We conduct experiments on both object detection and semantic segmentation tasks on the robotic instrument dataset and obtain the instance segmentation performance of our model. Table 1 shows the comparison of performances of our model and other SOTA models for robotic instrument instance segmentation on Endovis 17 and Endovis 18 datasets. It is obvious that our Surgical-DeSAM outperforms the other SOTA segmentation models on both mIoU and DICE scores. The qualitative visualisation of the predictions is presented in Fig. 2. There are almost no false positives with our model as it segments the whole instrument based on the bounding box class predicted by the Swin-DETR. We observed the high detection performance with Swin-DETR at Table 2 where predicted bounding boxes are mostly accurate with slight deviation of the box regions.

Ablation study

To investigate the superiority of the Swin-transformer [5] backbone over ResNet50 [4], we conducted an ablation study focusing on detection tasks alone and on both detection prompt and segmentation tasks. In Table 2, the first two rows demonstrate superior detection performance of DETR-SwinB (DETR with Swin-transformer) compared to DETR-R50 (DETR with ResNet50). Conversely, the subsequent rows compare the results of Surgical-DeSAM with ResNet50 and Swin-transformer backbones.

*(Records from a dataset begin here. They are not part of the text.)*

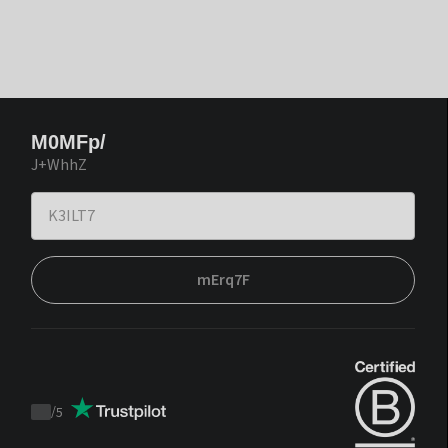
M0MFp/
J+WhhZ
mErq7F
/
5
Trustpilot
score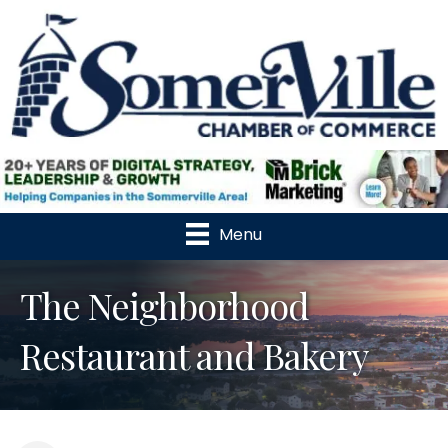
Menu
The Neighborhood
Restaurant and Bakery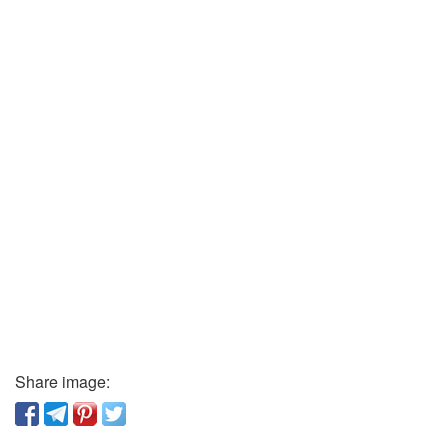
Share image: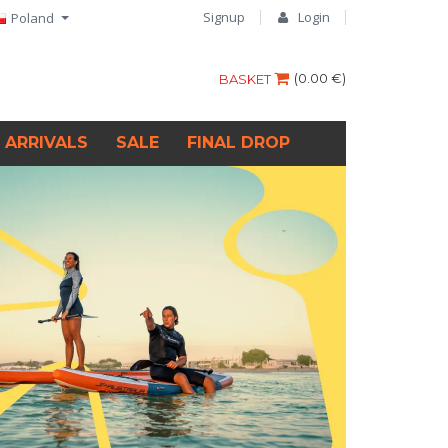
Signup
Login
Poland
(
0.00 €
)
BASKET
 ARRIVALS
SALE
FINAL DROP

It is evident that Surgical-DeSAM with a Swin-transformer backbone significantly outperforms Surgical-DeSAM with a ResNet50 backbone, achieving a 2.7% higher mAP in the detection task and a 7.1% higher DICE score in the segmentation task.

Discussion and conclusion

In this paper, we have presented a novel model architecture, Surgical-DeSAM, by decoupling SAM to automate the bounding box prompting for surgical instrument segmentation. To get better feature extraction, we replaced ResNet50 with the Swin-transformer for instrument detection. To automate the bounding box prompting, we decouple the SAM by removing the image encoder and feeding the DETR encoder features and predicted bounding boxes to the SAM mask decoder and prompt encoder to obtain the final segmentation. The experimental results demonstrate the efficiency of our model by comparing it with other state-of-the-art segmentation techniques for surgical instrument segmentation. Future work could focus on the robustness and reliability of the Surgical-DeSAM-based detection and segmentation tasks.